:: Dataset ::

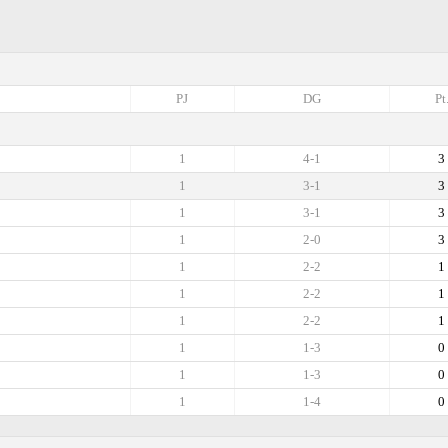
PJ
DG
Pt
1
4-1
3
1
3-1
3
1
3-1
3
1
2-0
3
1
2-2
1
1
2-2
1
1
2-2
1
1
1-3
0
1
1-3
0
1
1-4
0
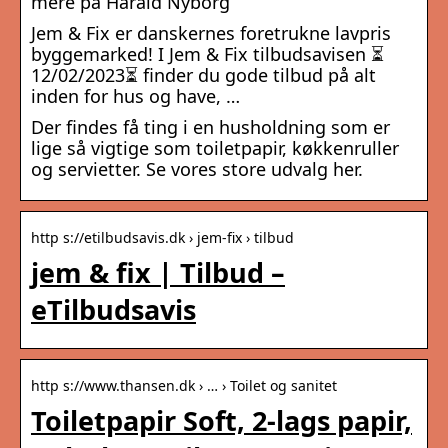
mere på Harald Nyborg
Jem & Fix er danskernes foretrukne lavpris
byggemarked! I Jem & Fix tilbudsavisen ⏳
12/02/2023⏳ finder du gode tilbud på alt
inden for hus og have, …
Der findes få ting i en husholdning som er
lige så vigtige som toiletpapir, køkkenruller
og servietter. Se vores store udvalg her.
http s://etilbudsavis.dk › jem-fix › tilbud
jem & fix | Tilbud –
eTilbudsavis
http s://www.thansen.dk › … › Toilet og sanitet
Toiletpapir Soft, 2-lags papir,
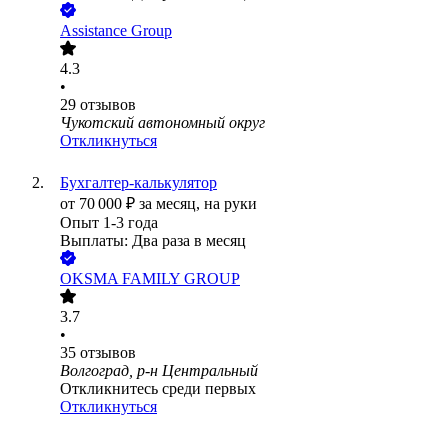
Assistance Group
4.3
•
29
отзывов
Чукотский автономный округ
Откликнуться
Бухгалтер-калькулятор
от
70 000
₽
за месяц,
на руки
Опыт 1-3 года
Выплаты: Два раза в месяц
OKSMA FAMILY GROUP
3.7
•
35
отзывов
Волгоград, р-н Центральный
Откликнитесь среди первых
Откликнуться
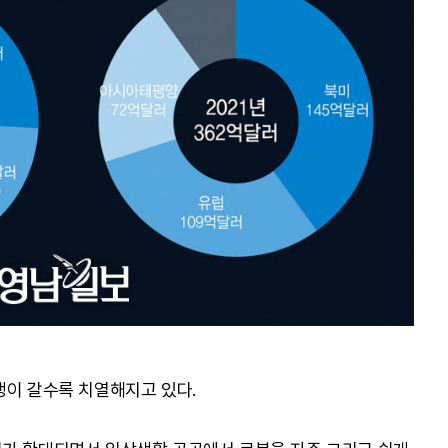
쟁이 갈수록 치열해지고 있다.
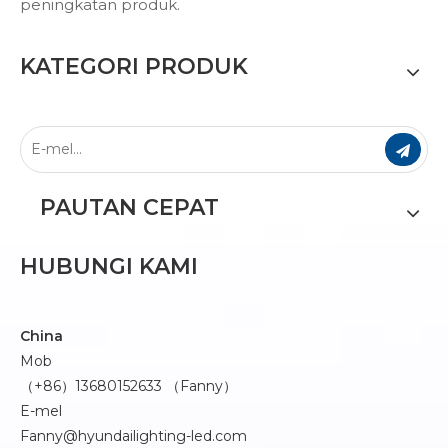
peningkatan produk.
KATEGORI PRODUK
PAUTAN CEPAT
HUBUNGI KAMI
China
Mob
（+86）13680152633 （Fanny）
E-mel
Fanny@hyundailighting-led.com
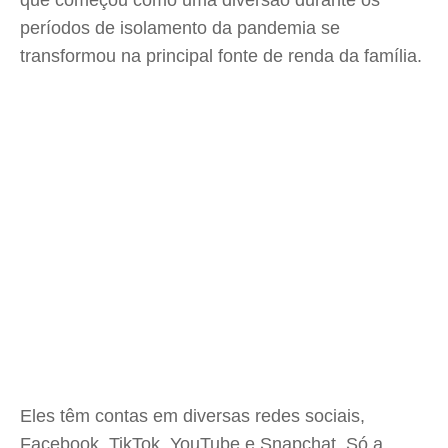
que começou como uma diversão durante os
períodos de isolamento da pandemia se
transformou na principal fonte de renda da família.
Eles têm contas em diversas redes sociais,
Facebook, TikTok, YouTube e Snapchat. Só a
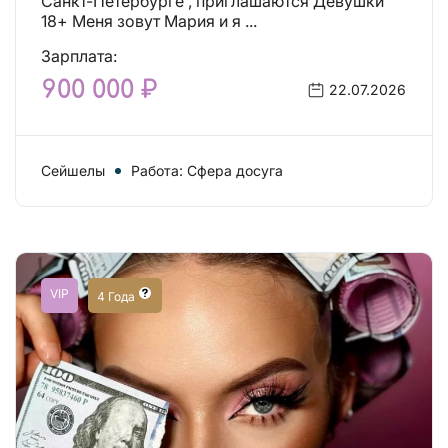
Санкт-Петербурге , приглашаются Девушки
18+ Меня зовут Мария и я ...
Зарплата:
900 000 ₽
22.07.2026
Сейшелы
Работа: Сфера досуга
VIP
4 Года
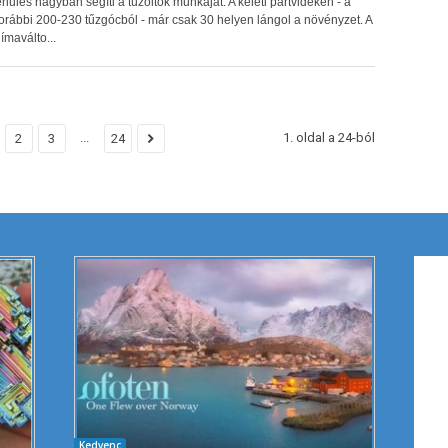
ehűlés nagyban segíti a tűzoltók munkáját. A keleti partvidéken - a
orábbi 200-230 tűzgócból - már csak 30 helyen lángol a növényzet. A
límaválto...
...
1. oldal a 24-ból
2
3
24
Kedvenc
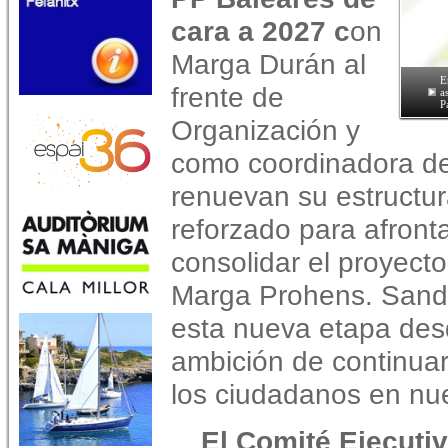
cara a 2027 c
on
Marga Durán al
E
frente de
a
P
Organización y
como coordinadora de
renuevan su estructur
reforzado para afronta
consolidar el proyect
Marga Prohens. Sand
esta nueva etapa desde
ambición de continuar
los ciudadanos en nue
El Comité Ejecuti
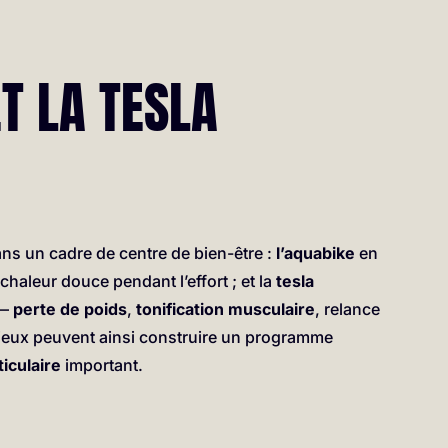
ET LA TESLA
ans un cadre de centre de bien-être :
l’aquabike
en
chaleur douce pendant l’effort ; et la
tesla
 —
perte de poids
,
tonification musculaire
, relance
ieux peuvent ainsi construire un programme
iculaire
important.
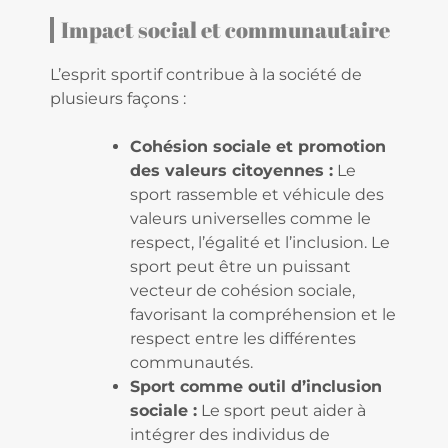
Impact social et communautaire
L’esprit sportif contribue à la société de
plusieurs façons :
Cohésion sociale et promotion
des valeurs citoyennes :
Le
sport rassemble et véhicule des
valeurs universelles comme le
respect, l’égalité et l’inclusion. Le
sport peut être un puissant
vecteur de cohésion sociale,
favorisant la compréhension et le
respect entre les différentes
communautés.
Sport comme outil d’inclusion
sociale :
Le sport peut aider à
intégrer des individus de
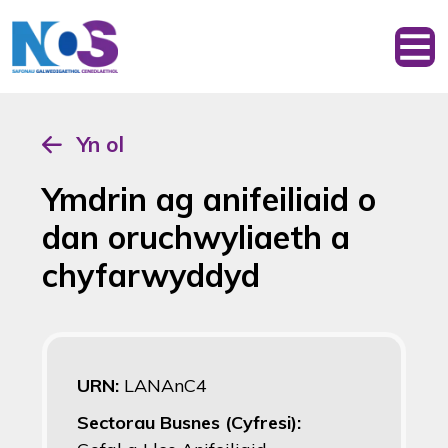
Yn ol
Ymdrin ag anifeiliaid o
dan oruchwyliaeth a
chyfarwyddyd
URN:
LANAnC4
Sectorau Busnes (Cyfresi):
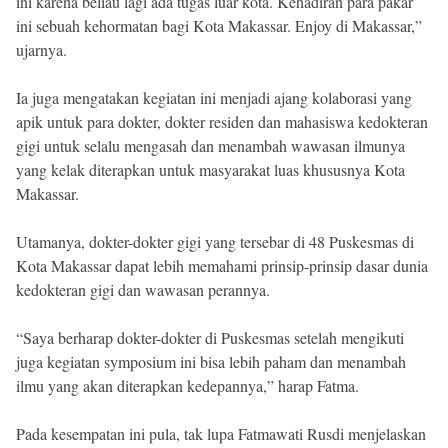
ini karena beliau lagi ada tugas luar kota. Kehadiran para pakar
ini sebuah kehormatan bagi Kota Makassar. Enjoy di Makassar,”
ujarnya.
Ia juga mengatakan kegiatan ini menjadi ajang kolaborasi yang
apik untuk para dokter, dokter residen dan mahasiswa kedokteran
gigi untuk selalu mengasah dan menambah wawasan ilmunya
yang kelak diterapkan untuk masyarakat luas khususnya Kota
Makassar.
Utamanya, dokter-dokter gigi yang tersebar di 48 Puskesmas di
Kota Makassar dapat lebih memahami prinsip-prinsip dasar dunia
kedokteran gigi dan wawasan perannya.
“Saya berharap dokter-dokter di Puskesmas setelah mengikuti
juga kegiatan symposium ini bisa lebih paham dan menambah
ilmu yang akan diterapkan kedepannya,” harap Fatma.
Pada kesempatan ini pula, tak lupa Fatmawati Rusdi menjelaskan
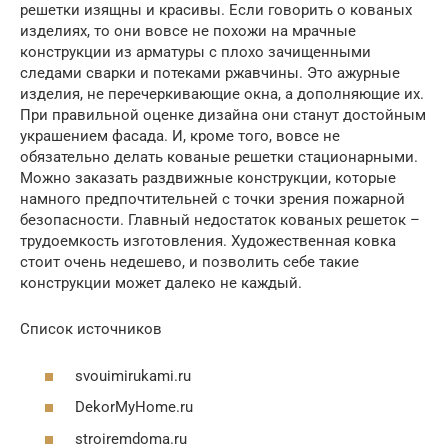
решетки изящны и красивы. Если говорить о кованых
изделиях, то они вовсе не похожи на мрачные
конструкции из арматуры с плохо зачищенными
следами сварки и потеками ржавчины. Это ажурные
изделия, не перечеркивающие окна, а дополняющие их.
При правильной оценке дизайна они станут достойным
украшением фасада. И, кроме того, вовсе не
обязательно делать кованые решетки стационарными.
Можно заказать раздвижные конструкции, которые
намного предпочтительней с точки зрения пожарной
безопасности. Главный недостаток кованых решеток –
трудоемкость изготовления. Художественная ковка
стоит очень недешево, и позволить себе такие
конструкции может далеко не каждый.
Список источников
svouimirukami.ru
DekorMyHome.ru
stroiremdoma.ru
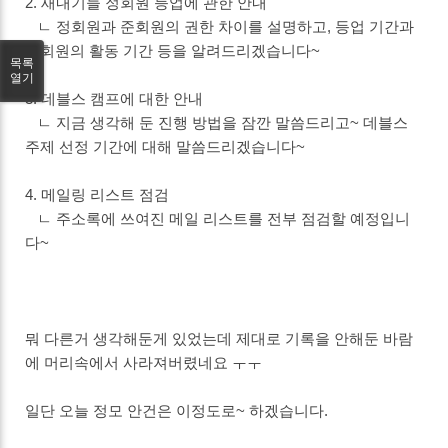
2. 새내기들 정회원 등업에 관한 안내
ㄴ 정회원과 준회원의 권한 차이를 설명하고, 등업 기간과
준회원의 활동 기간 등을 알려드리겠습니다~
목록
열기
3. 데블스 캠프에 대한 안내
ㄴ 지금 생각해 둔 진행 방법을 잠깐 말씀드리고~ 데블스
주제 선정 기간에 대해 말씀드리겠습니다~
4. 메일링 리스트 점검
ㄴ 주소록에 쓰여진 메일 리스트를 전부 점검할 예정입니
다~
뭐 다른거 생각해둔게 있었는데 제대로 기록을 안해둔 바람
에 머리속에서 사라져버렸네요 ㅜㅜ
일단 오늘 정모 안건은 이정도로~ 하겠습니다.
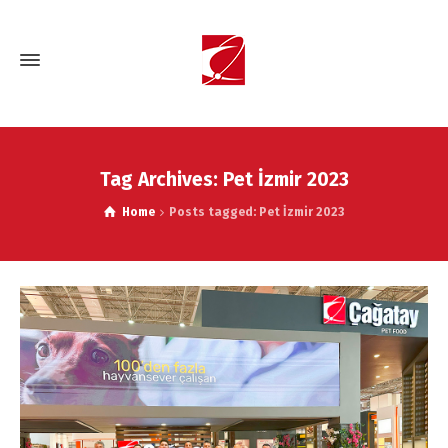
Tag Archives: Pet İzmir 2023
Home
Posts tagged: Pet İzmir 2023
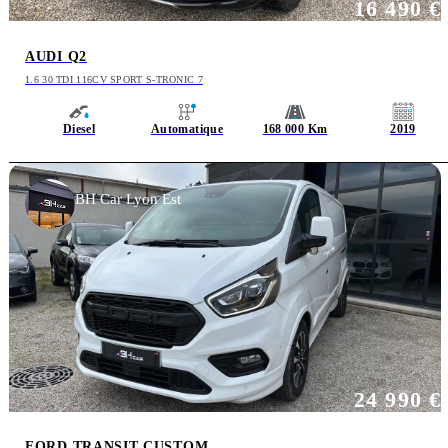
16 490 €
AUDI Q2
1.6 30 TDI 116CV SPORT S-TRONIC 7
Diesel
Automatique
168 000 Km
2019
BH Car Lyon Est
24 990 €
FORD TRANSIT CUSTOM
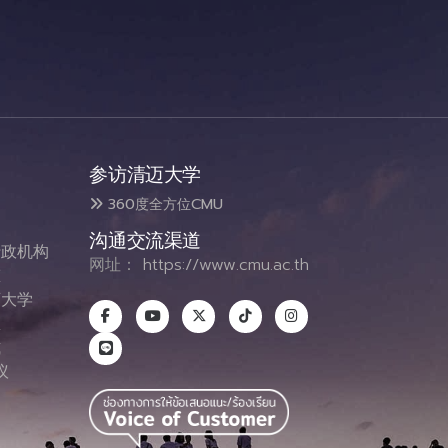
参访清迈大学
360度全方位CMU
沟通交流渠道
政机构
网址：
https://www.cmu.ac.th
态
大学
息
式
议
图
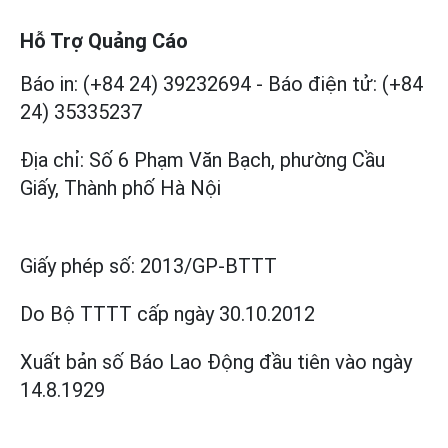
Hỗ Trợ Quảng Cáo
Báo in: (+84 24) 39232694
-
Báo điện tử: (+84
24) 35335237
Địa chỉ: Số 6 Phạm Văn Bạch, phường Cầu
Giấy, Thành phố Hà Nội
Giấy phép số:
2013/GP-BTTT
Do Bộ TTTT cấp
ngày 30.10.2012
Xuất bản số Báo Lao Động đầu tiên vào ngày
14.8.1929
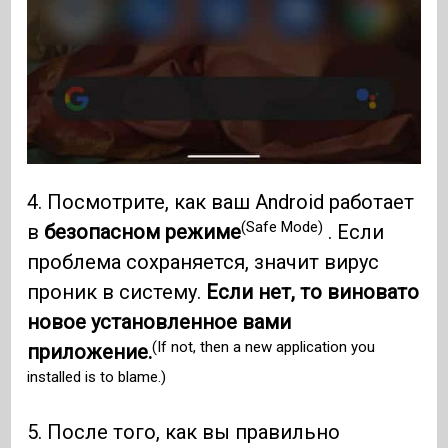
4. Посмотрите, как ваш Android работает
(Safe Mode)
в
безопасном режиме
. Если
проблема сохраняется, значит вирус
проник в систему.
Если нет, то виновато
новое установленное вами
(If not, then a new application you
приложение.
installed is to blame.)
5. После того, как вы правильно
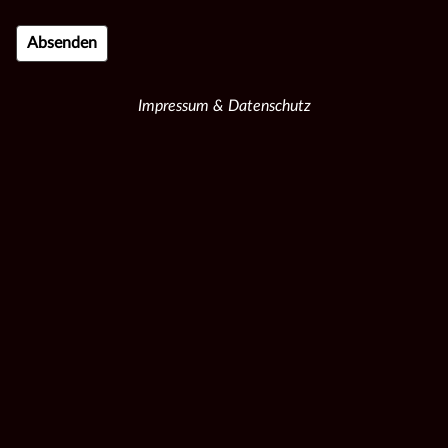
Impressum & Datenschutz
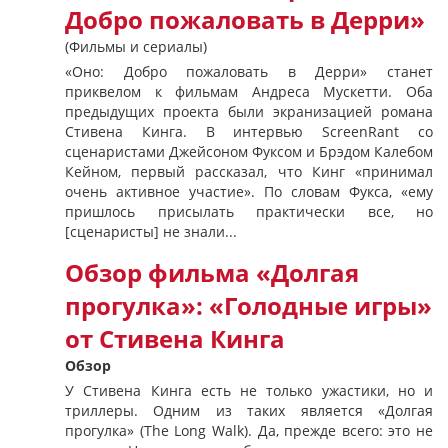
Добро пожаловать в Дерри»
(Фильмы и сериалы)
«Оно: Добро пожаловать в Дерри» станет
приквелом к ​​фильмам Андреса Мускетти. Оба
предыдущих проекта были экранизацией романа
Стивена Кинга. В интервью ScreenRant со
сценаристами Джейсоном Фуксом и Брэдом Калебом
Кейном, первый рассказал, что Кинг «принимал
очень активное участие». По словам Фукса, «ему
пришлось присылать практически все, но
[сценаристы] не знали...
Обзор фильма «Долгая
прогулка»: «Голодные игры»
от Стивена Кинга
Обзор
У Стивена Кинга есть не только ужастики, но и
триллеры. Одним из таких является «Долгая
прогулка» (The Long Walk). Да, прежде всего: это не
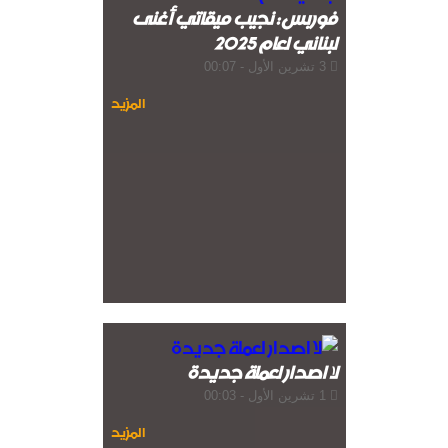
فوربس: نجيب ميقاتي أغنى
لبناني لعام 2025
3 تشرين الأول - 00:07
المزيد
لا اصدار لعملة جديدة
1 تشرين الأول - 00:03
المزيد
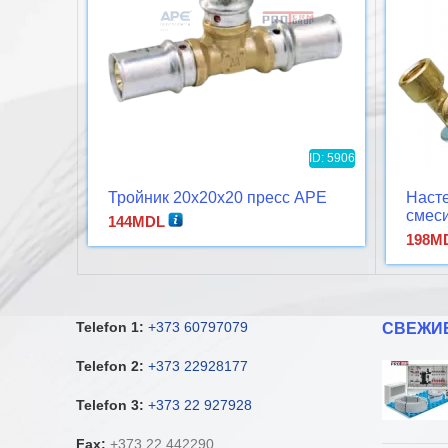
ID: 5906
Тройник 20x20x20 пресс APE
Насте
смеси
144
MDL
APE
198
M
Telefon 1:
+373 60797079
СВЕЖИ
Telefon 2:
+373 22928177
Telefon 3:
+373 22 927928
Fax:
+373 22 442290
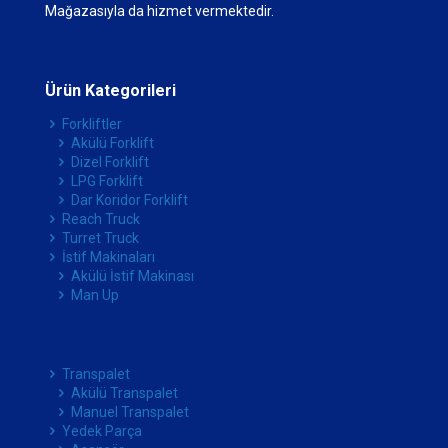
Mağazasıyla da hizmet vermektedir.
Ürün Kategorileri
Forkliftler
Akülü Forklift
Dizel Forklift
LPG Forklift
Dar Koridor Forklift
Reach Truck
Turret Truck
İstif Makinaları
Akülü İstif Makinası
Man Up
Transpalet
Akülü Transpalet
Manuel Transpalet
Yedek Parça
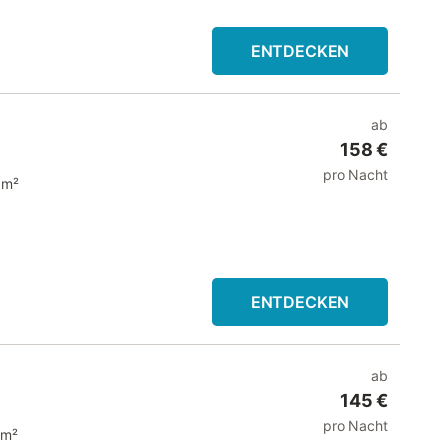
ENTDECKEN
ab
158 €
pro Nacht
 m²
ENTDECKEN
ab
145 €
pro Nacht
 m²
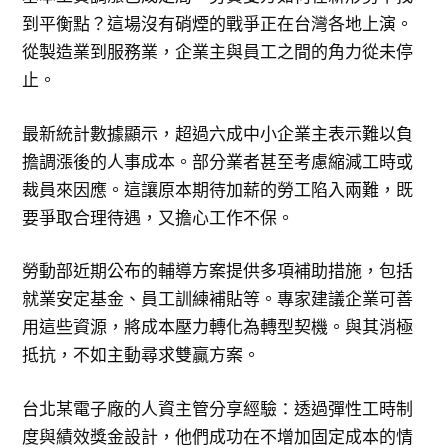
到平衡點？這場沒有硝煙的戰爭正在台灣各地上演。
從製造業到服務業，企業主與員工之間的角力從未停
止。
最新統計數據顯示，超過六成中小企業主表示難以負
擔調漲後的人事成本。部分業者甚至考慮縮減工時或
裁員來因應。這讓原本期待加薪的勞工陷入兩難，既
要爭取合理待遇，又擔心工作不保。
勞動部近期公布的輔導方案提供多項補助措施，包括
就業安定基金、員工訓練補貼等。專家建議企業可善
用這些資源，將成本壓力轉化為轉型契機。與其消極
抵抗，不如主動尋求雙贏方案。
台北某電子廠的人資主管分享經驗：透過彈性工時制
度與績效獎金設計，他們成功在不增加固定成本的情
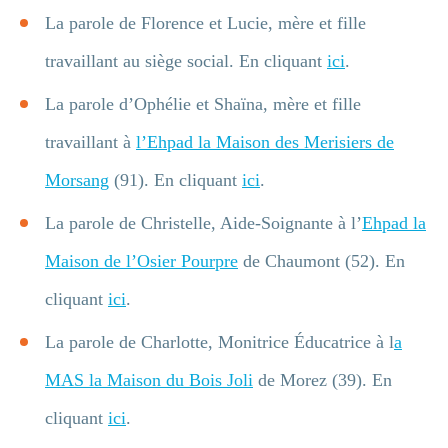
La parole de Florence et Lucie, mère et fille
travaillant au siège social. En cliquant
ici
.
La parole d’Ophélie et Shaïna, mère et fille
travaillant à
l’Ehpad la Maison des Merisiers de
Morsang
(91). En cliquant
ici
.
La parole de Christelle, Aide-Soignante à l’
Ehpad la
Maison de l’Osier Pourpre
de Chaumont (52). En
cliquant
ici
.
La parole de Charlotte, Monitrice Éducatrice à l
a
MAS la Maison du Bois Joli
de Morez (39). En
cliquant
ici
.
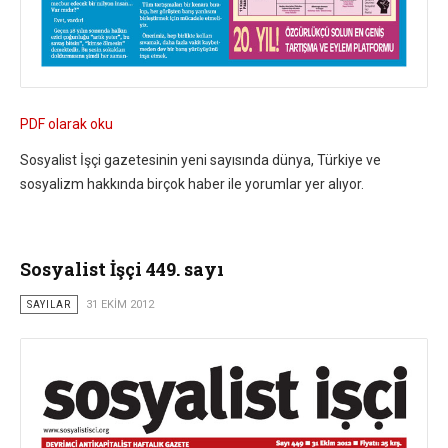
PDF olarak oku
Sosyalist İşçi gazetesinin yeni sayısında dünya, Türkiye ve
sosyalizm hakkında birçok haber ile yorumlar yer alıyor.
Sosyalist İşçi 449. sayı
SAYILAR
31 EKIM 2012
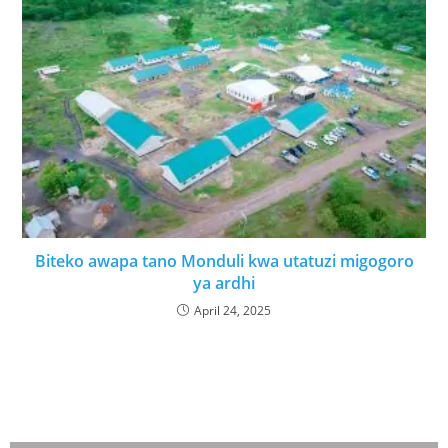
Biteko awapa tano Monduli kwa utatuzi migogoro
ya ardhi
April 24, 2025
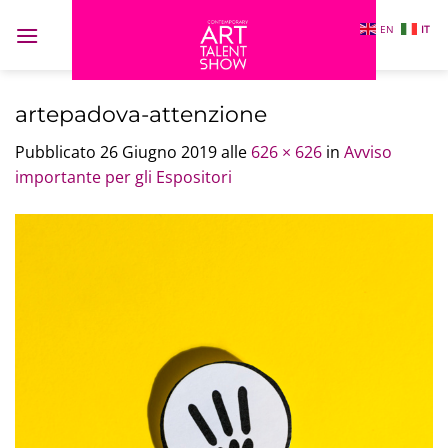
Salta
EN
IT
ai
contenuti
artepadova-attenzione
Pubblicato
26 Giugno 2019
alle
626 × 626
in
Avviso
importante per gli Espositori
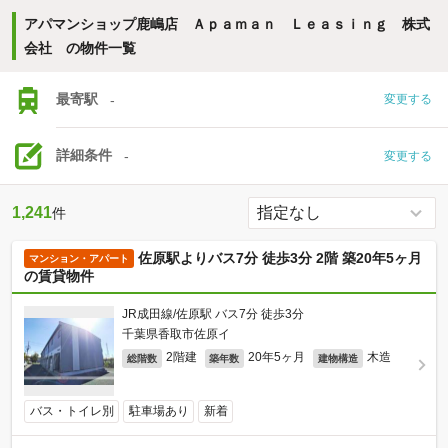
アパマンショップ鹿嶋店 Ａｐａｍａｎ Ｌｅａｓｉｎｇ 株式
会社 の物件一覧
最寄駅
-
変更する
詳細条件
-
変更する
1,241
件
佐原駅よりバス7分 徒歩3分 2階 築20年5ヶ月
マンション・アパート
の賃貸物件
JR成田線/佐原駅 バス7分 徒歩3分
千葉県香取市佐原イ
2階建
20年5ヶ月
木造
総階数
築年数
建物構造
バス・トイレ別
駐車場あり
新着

:::

Filter the records for the string "para" and copy every line that holds it.

reforzado para afronta
ini karena beliau lagi ada tugas luar kota. Kehadiran para pakar
apik untuk para dokter, dokter residen dan mahasiswa kedokteran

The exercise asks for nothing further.